It is that time of year for everything spooky. You drive down the road and see witches, ghosts, spiders, skeletons, and graveyards galore littering yards and store fronts. In honor of Halloween, I leave you with a few haunting recommendations from my personal shelves to your’s . . .
If you are looking for a quick, classic horror, nothing will get your pulse beating faster than Edgar Allan Poe’s The Tell-Tale Heart. For a longer classical scare, you can turn to The Haunting of Hill House by Shirley Jackson.

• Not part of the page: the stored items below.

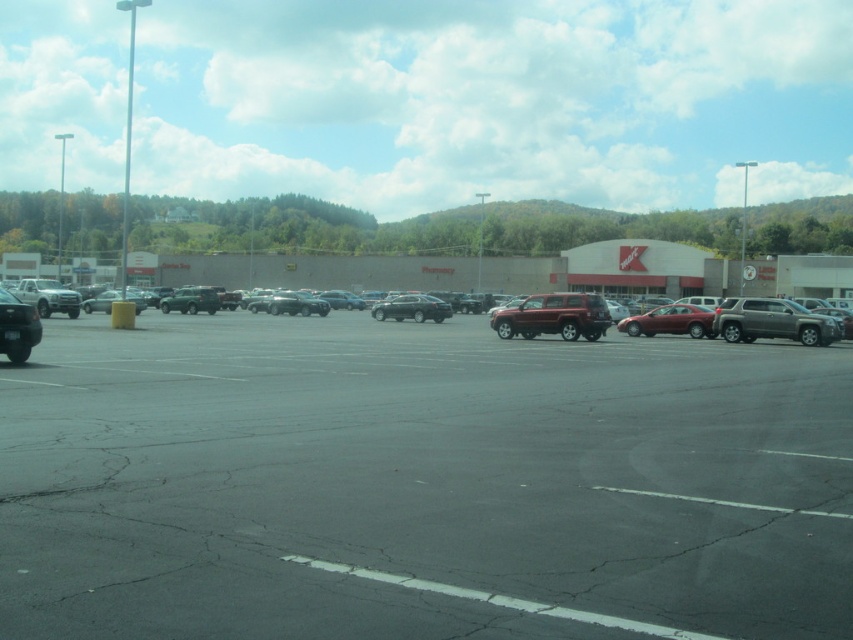 You are standing at the entrance of the Kmart store and want to walk to the parking spot closest to the point labeled point (166, 362). However, there is an obstacle at point labeled point (724, 300). Which point should you avoid walking through?

You should avoid walking through point (724, 300) because it is behind point (166, 362), which is your destination. Since point (166, 362) is in front of point (724, 300), the obstacle at point (724, 300) is further away from your starting position and you can navigate around it to reach your destination.

You are a delivery driver who needs to park your truck between the satin red sedan at center and the shiny black sedan at left. Considering their sizes, which sedan should you position your truck closer to?

The satin red sedan at center is larger than the shiny black sedan at left, so you should position your truck closer to the shiny black sedan at left to ensure enough space between the two sedans. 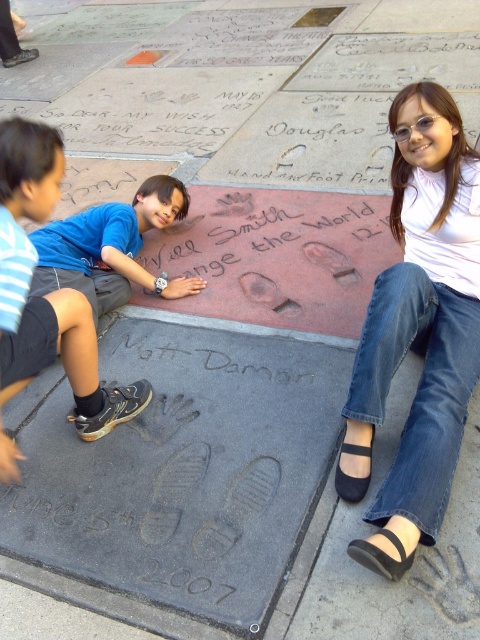 Who is positioned more to the left, blue fabric shirt at center or black ink writing at center?

blue fabric shirt at center is more to the left.

Is point (100, 243) positioned before point (257, 365)?

No, (100, 243) is further to viewer.

Which is behind, point (66, 248) or point (279, 378)?

The point (66, 248) is more distant.

At what (x,y) coordinates should I click in order to perform the action: click on blue fabric shirt at center. Please return your answer as a coordinate pair (x, y). Looking at the image, I should click on (109, 248).

Between white matte shirt at upper right and black suede sandal at lower right, which one appears on the right side from the viewer's perspective?

white matte shirt at upper right is more to the right.

Between white matte shirt at upper right and black suede sandal at lower right, which one has more height?

white matte shirt at upper right is taller.

Is point (458, 324) in front of point (345, 488)?

That is False.

Where is `white matte shirt at upper right`? The width and height of the screenshot is (480, 640). white matte shirt at upper right is located at coordinates (420, 324).

Is point (95, 243) behind point (336, 477)?

Yes, point (95, 243) is behind point (336, 477).

Between blue fabric shirt at center and black suede sandal at lower right, which one has more height?

With more height is blue fabric shirt at center.

Is point (132, 269) positioned before point (367, 449)?

No.

Image resolution: width=480 pixels, height=640 pixels. Find the location of `blue fabric shirt at center`. blue fabric shirt at center is located at coordinates (109, 248). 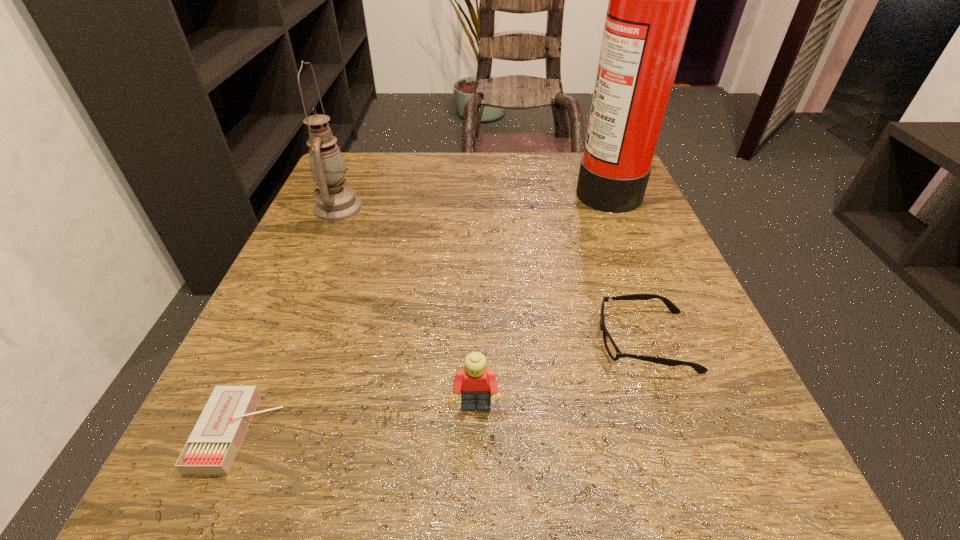 Identify the location of free space located on the front of the second tallest object. (302, 290).

You are a GUI agent. You are given a task and a screenshot of the screen. Output one action in this format:
    pyautogui.click(x=<x>, y=<y>)
    Task: Click on the vacant space located on the face of the third shortest object
    
    Given the screenshot: What is the action you would take?
    pyautogui.click(x=475, y=474)

The image size is (960, 540). In order to click on free space located on the front-facing side of the third farthest object in this screenshot , I will do `click(378, 341)`.

Image resolution: width=960 pixels, height=540 pixels. What are the coordinates of `free space located on the front-facing side of the third farthest object` in the screenshot? It's located at click(x=372, y=341).

Locate an element on the screen. This screenshot has width=960, height=540. blank area located on the front-facing side of the third farthest object is located at coordinates [x=465, y=341].

At what (x,y) coordinates should I click in order to perform the action: click on free space located 0.050m on the striking surface of the shortest object. Please return your answer as a coordinate pair (x, y). The width and height of the screenshot is (960, 540). Looking at the image, I should click on (315, 433).

The height and width of the screenshot is (540, 960). I want to click on fire extinguisher positioned at the far edge, so click(651, 0).

Where is `oil lamp present at the far edge`? The width and height of the screenshot is (960, 540). oil lamp present at the far edge is located at coordinates (334, 202).

At what (x,y) coordinates should I click in order to perform the action: click on object positioned at the near edge. Please return your answer as a coordinate pair (x, y). This screenshot has width=960, height=540. Looking at the image, I should click on (211, 448).

Where is `oil lamp that is positioned at the left edge`? The image size is (960, 540). oil lamp that is positioned at the left edge is located at coordinates (334, 202). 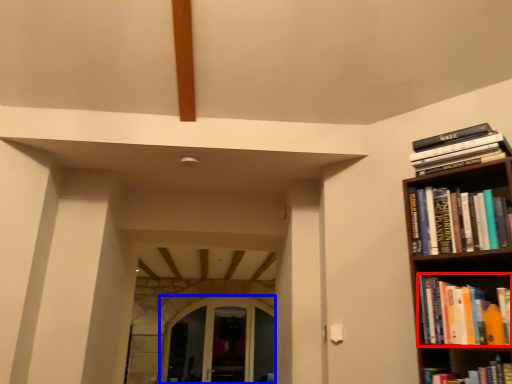 Question: Which of the following is the closest to the observer, book (highlighted by a red box) or glass door (highlighted by a blue box)?

Choices:
 (A) book
 (B) glass door

Answer: (A) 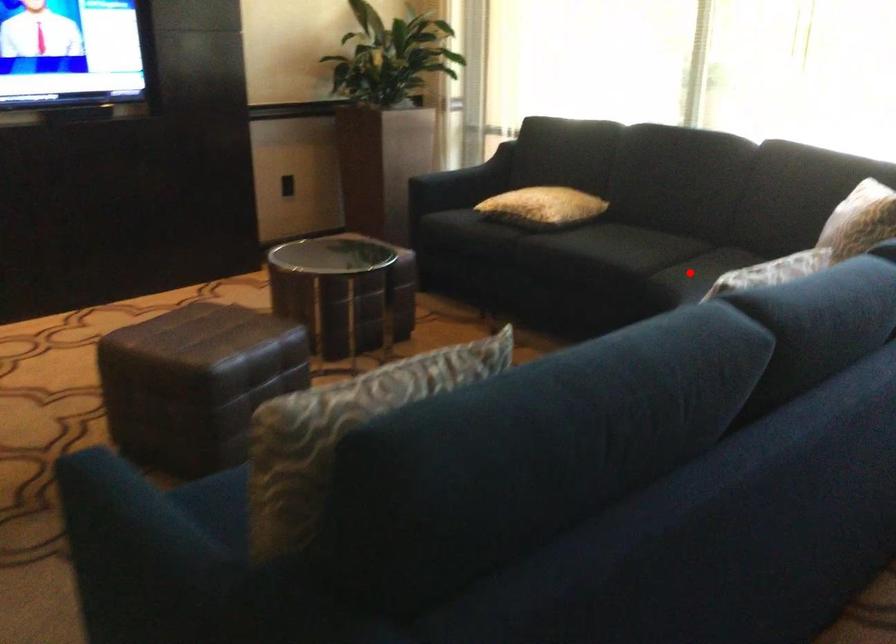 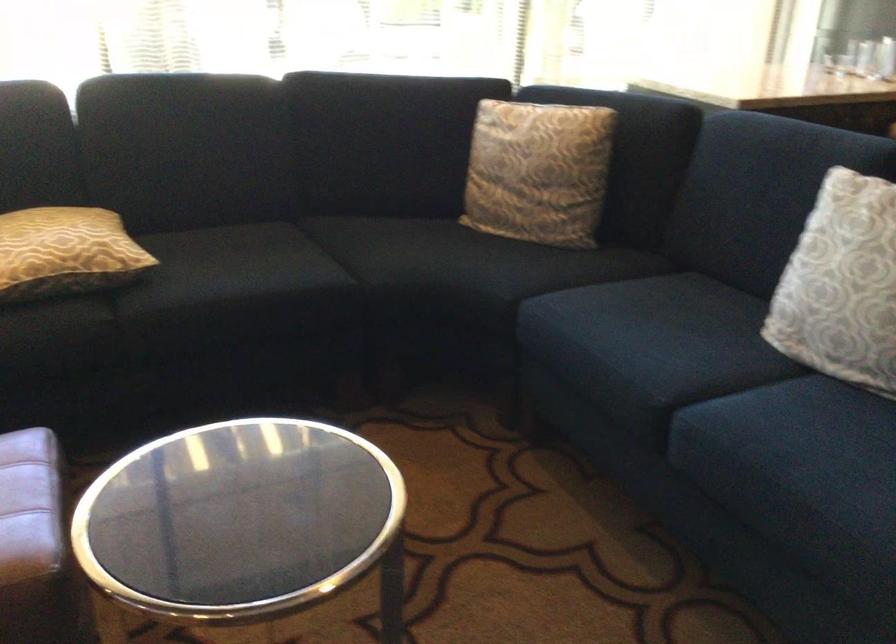 Locate, in the second image, the point that corresponds to the highlighted location in the first image.

(391, 261)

If you are looking for some more modern terror, then you would probably prefer The Shining by Stephen King. You always thought the movie gave you nightmares; wait until you read the book! Would a combination of modern and classic intrigue you? Then, John Connolly’s The Book of Lost Things would certainly bring the grim(m) your way.
Maybe you prefer a real-life twist to your scare? The Devil in the White City by Erik Larson is sure to fill your need and add some random facts to your trivia bank along the way. And, in case you want the reality feel, but not the non-fiction tag, then maybe False Memory by Dean Koontz would be a better choice for you?
Are you wanting something for the younger crowd? I revert to the animal monster of Bunnicula by James Howe or for the youngest crowd, Arthur’s Halloween by Marc Brown.
There are truly a number of books that leave you haunting for more. Here are a few other tales that you may want to explore that sit on my shelves or that our readers recommend:
- Rebecca by Daphne Du Maurier
- The Graveyard Book by Neil Gaiman
- The Newsflesh Trilogy by Mira Grant
- Heart-Shaped Box by Joe Hill
- Pet Sematary by Stephen King
- Intensity by Dean Koontz
- The Monstrumologist by Rick Yancey
What books would you add to this list?